Nassau is the perfect place for any history buffs that particularly have an interest in history dealing with pirates. Nassau used to be the hub for pirates of the Caribbean back in the Golden Age, in the 1600’s- 1700’s. This Golden Age for pirates was the beginning of how pirates created a booming economy and a substantial community in Nassau. They used tactics that one can compare to the U.S. Navy Seals use. Sly, fast, and quietly attacked merchant ships that were passing through the harbor, the pirates were able to obtain the gold, as well as goods from these ships. When word spread of this lucrative and grim business, more and more pirates started sailing to Nassau to get their share.
One of these pirates was named Edward Teach “Blackbeard”, a famously notorious pirate that started as a sailor on a privateer ship before settling the island of New Providence in the Bahamas. In 1716, Teach had joined the crew of Captain Benjamin Hornigold, who had placed him in second command. The two committed numerous crimes of piracy, and Teach went on to become the famous “Blackbeard” we all know today. Blackbeard has been the inspiration for many pirate themed literary work, films and songs. Although Blackbeard used tactics to scare his victims into giving their gold and goods to him, this was as far as it got as far as history goes. Blackbird was never to have been sighted murdering or even harming his captured victims, unlike what some accounts of history has said.

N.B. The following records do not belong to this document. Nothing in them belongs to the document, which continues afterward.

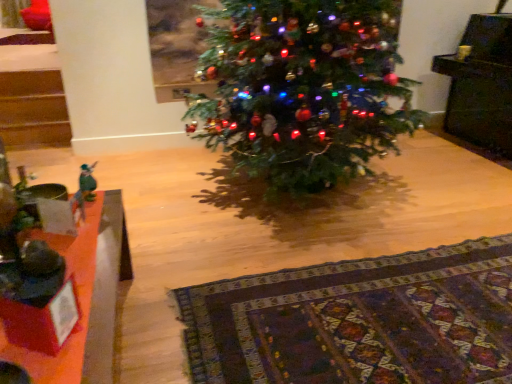 This screenshot has height=384, width=512. I want to click on empty space that is ontop of patterned wool rug at lower center (from a real-world perspective), so click(x=354, y=326). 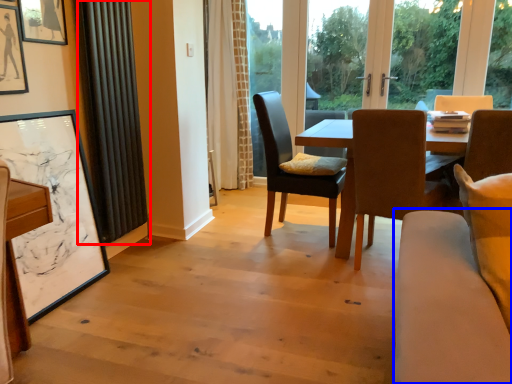 Question: Among these objects, which one is farthest to the camera, curtain (highlighted by a red box) or couch (highlighted by a blue box)?

Choices:
 (A) curtain
 (B) couch

Answer: (A) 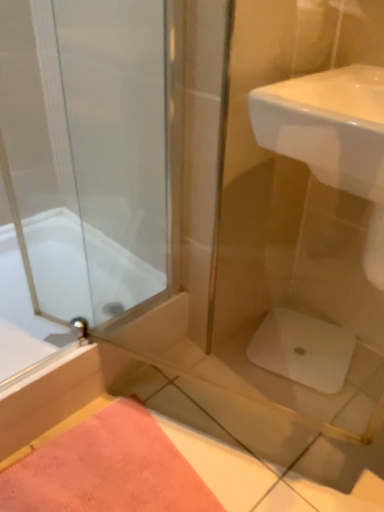 Question: Does white glossy sink at upper right have a lesser height compared to white glossy bathtub at left?

Choices:
 (A) no
 (B) yes

Answer: (A)

Question: Is white glossy sink at upper right to the right of white glossy bathtub at left from the viewer's perspective?

Choices:
 (A) no
 (B) yes

Answer: (B)

Question: Is white glossy sink at upper right located outside white glossy bathtub at left?

Choices:
 (A) no
 (B) yes

Answer: (B)

Question: From a real-world perspective, is white glossy sink at upper right on white glossy bathtub at left?

Choices:
 (A) no
 (B) yes

Answer: (B)

Question: Is white glossy sink at upper right smaller than white glossy bathtub at left?

Choices:
 (A) yes
 (B) no

Answer: (A)

Question: From the image's perspective, is white glossy sink at upper right on top of white glossy bathtub at left?

Choices:
 (A) no
 (B) yes

Answer: (B)

Question: Is white glossy bathtub at left positioned beyond the bounds of pink fabric bath mat at lower left?

Choices:
 (A) no
 (B) yes

Answer: (B)

Question: Is white glossy bathtub at left oriented away from pink fabric bath mat at lower left?

Choices:
 (A) yes
 (B) no

Answer: (B)

Question: Does white glossy bathtub at left contain pink fabric bath mat at lower left?

Choices:
 (A) yes
 (B) no

Answer: (B)

Question: Would you consider white glossy bathtub at left to be distant from pink fabric bath mat at lower left?

Choices:
 (A) yes
 (B) no

Answer: (B)

Question: Considering the relative sizes of white glossy bathtub at left and pink fabric bath mat at lower left in the image provided, is white glossy bathtub at left smaller than pink fabric bath mat at lower left?

Choices:
 (A) no
 (B) yes

Answer: (A)

Question: Does white glossy bathtub at left come in front of pink fabric bath mat at lower left?

Choices:
 (A) no
 (B) yes

Answer: (A)

Question: Is white glossy sink at upper right far away from pink fabric bath mat at lower left?

Choices:
 (A) yes
 (B) no

Answer: (B) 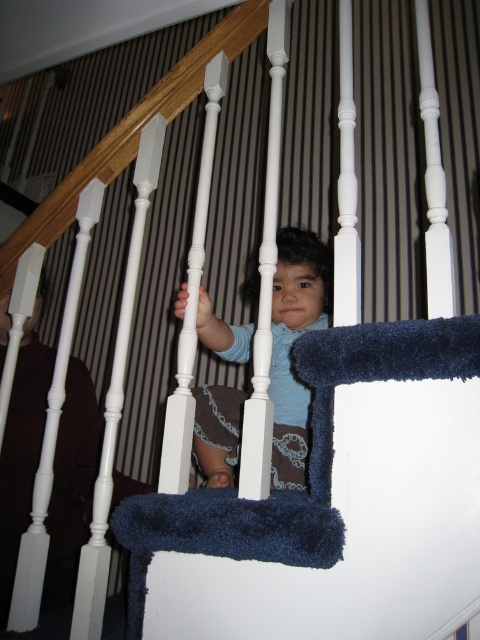 A child is standing on the blue plush stair at center while wearing the matte blue shirt at center. The parent wants to place a small toy between them. Is there enough space for the toy?

The blue plush stair at center and the matte blue shirt at center are 14.80 inches apart from each other, so there is enough space to place the small toy between them.

You are a parent trying to place a new decorative item on the staircase. The blue plush stair at center is located at coordinates point (311, 460). If you want to place the item 0.1 units to the right of this point, what coordinate would that be?

The new coordinate would be 0.820, 0.648 because moving 0.1 units to the right increases the x value while keeping the y value the same. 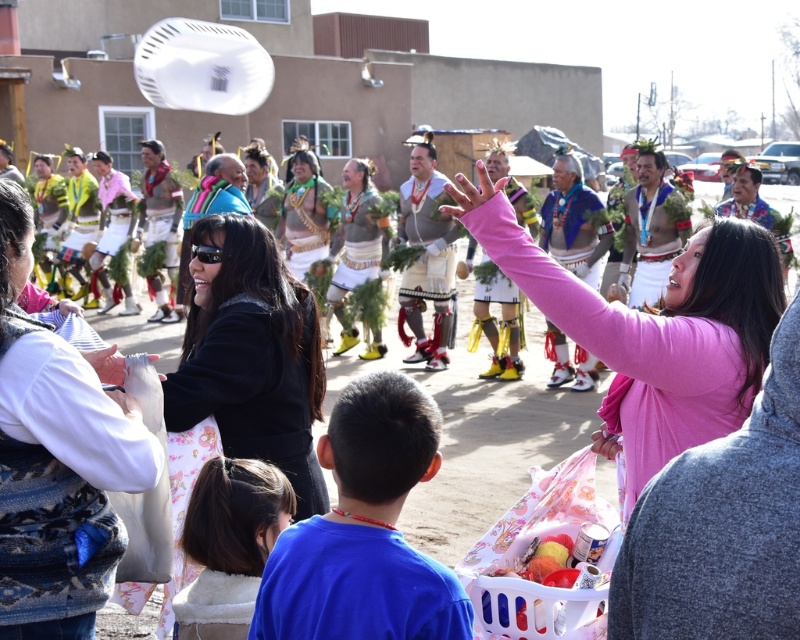 You are at a cultural event and see the pink matte shirt at center and the white fluffy blanket at lower left. Which object is located more to the right side?

The pink matte shirt at center is positioned on the right side of white fluffy blanket at lower left, so it is more to the right.

You are a photographer at this event and want to capture a photo that includes both the white woven blanket at upper left and the pink matte shirt at center. However, your camera has a limited focus range. Based on their sizes in the image, which object should you prioritize focusing on to ensure it appears sharp?

The white woven blanket at upper left is much taller than the pink matte shirt at center, so you should prioritize focusing on the white woven blanket at upper left since it is larger and might require more precise focus to capture details.

You are a photographer at this event and want to capture a photo that includes both the white woven fabric at center and the white fluffy blanket at lower left. What is the minimum distance you need to move backward to ensure both objects are in frame?

The distance between the white woven fabric at center and the white fluffy blanket at lower left is 9.52 meters. To include both in the photo, you need to move back at least 9.52 meters to ensure both are within the camera frame. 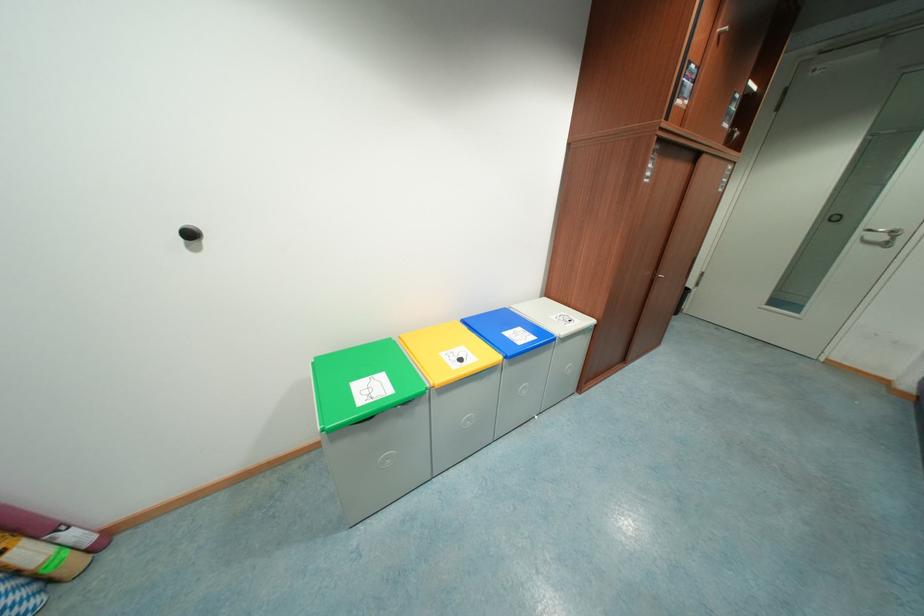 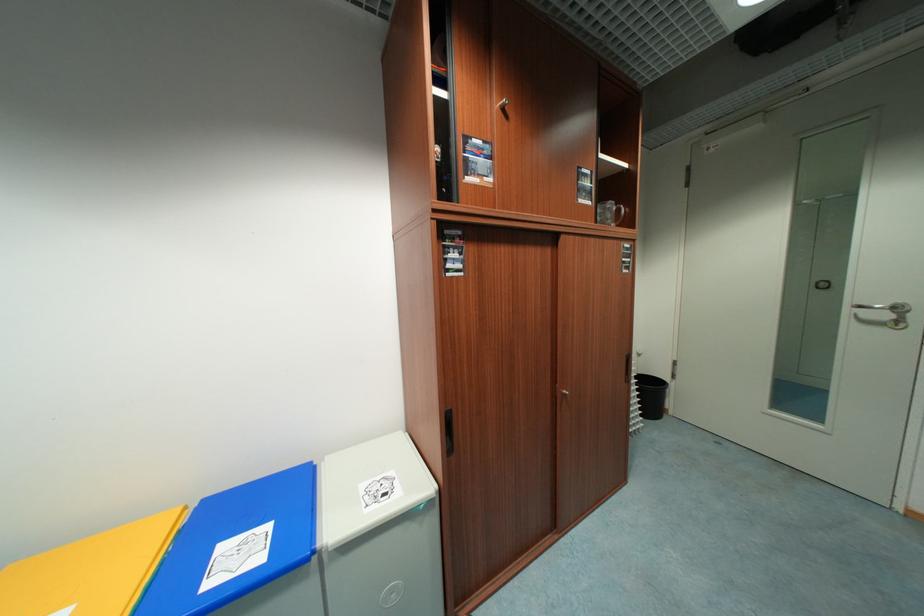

Blackbeard is most famous for taking down one of his first ships, called La Concorde, a French merchant ship. He and his men claimed the ship to be theirs, gave 40 guns across his crew, and renamed the ship to the now famous, “Queen Anne’s Revenge”. Blackbeard’s career came to an end when he and his crew climbed aboard the last ship,the Adventure, and were cornered by Captain Maynard’s men. The fight ended in bloodshed, and Blackbeard was shot and stabbed multiple times to death, and then was beheaded, with his head suspended from bowsprit, to collect the reward.
There are still tales that are told of Blackbeard’s ghost, one of them being that the unexplained lights that are sea out to sea are called “Teach’s Light”, and that he roams the afterlife searching for his head. There have also been claims that Teach’s skull became the basis of a silver chalice in North Carolina, and that a local judge claimed he drank for it in the 1930’s.
Blackbeard’s Tower is one of the many cool things to do in Nassau Bahamas. Even though it has turned into a crumbling monastery, it is still a monument to the pirates of the Caribbean, who used it as a lookout tower in the 1700’s of the Pirates’ Golden Era.